TASK TO CARRY OUT » Tally the lines in the listing below that contain the string "крем", and state only the total.

◆ ◆ ◆ ◆ ◆ ◆ ◆

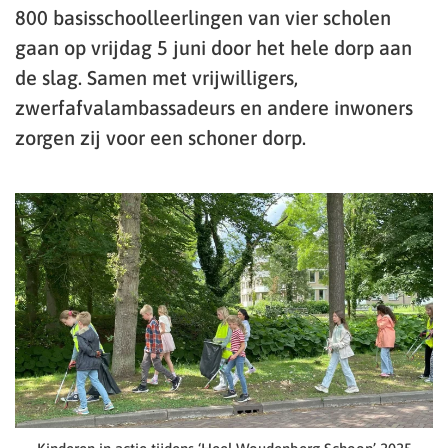
800 basisschoolleerlingen van vier scholen
gaan op vrijdag 5 juni door het hele dorp aan
de slag. Samen met vrijwilligers,
zwerfafvalambassadeurs en andere inwoners
zorgen zij voor een schoner dorp.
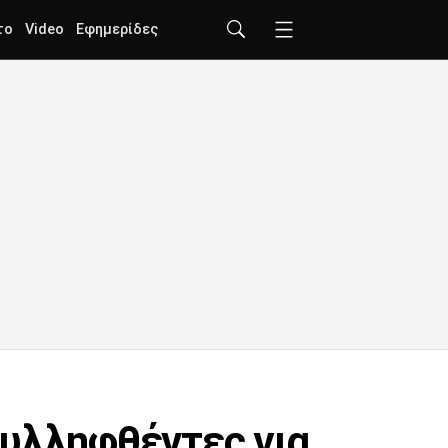
το
Video
Εφημερίδες
συλληφθέντες για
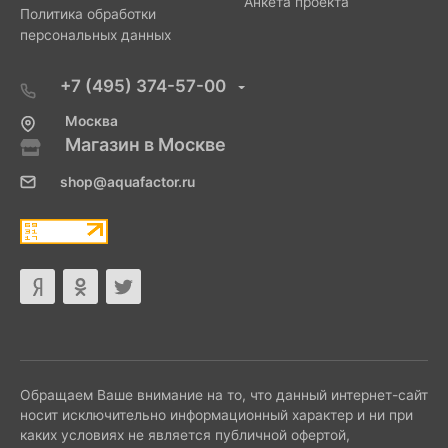
Анкета проекта
Политика обработки
персональных данных
+7 (495) 374-57-00
Москва
Магазин в Москве
shop@aquafactor.ru
Обращаем Ваше внимание на то, что данный интернет-сайт
носит исключительно информационный характер и ни при
каких условиях не является публичной офертой,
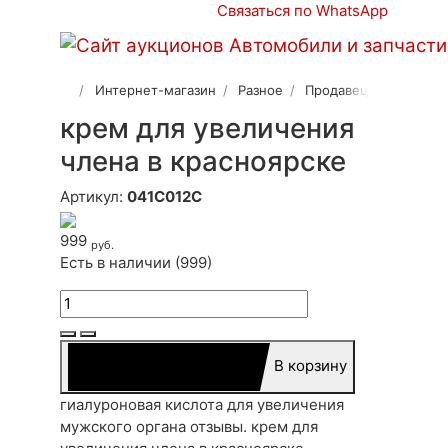
Связаться по WhatsApp
Интернет-магазин
Разное
Продавец 2
крем для увеличения
члена в красноярске
Артикул:
041C012C
999
руб.
Есть в наличии (999)
В корзину
гиалуроновая кислота для увеличения
мужского органа отзывы. крем для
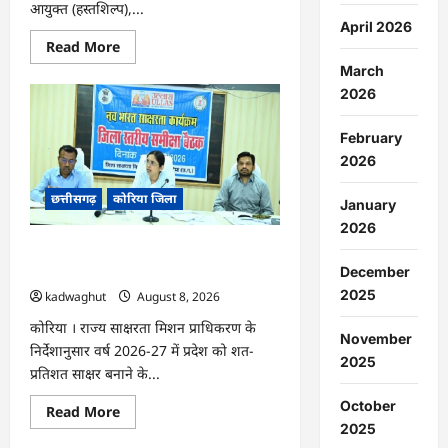
आयुक्त (हस्तशिल्प),...
April 2026
Read
Read More
more
March
about
CG
2026
:
कलेक्टर
के
February
मार्गदर्शन
में
2026
छह
गांवों
छत्तीसगढ़
कोरिया जिला
तक
January
पहुंची
हस्तशिल्प
2026
विकास
CG : 15 अगस्त को जिलेभर में आयोजित होगा
योजनाएं
…
‘उल्लास महा-चौपाल …
December
2025
kadwaghut
August 8, 2026
कोरिया । राज्य साक्षरता मिशन प्राधिकरण के
November
निर्देशानुसार वर्ष 2026-27 में प्रदेश को शत-
2025
प्रतिशत साक्षर बनाने के...
October
Read
Read More
more
2025
about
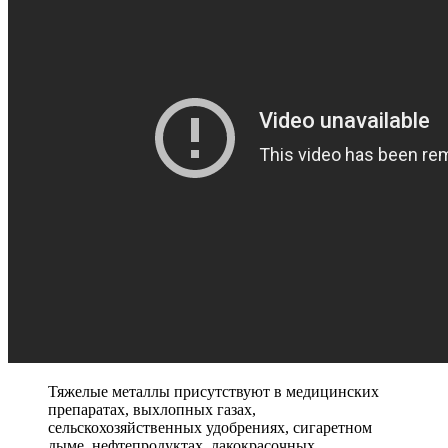
Тяжелые металлы присутствуют в медицинских
препаратах, выхлопных газах,
сельскохозяйственных удобрениях, сигаретном
дыме, нефтепродуктах, лакокрасочных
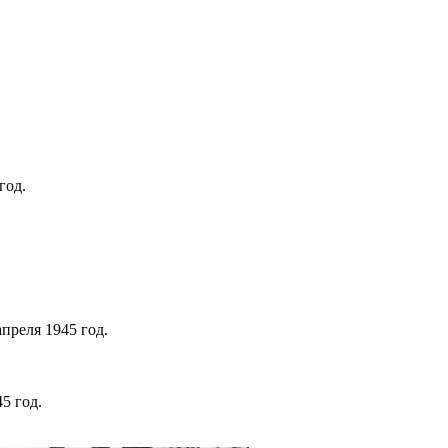
год.
преля 1945 год.
5 год.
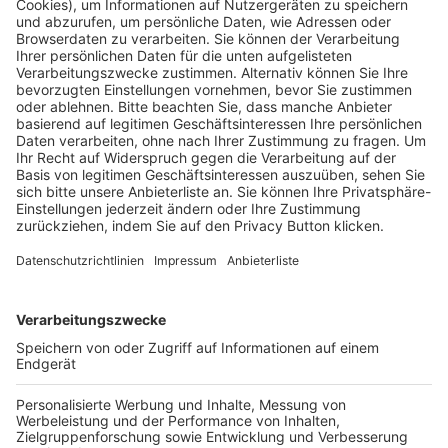
Pässe und Vereinswechsel
Trainerausbildung
Schulungsangebot Vereinsmitarbeiter
BFV-Geschäftsstellen
Trainerbörse
Login SpielPlus
FOLGE DEM BFV
TOP-VEREINE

◆ ◆ ◆ ◆ ◆ ◆ ◆

OUTPUT BELOW » 2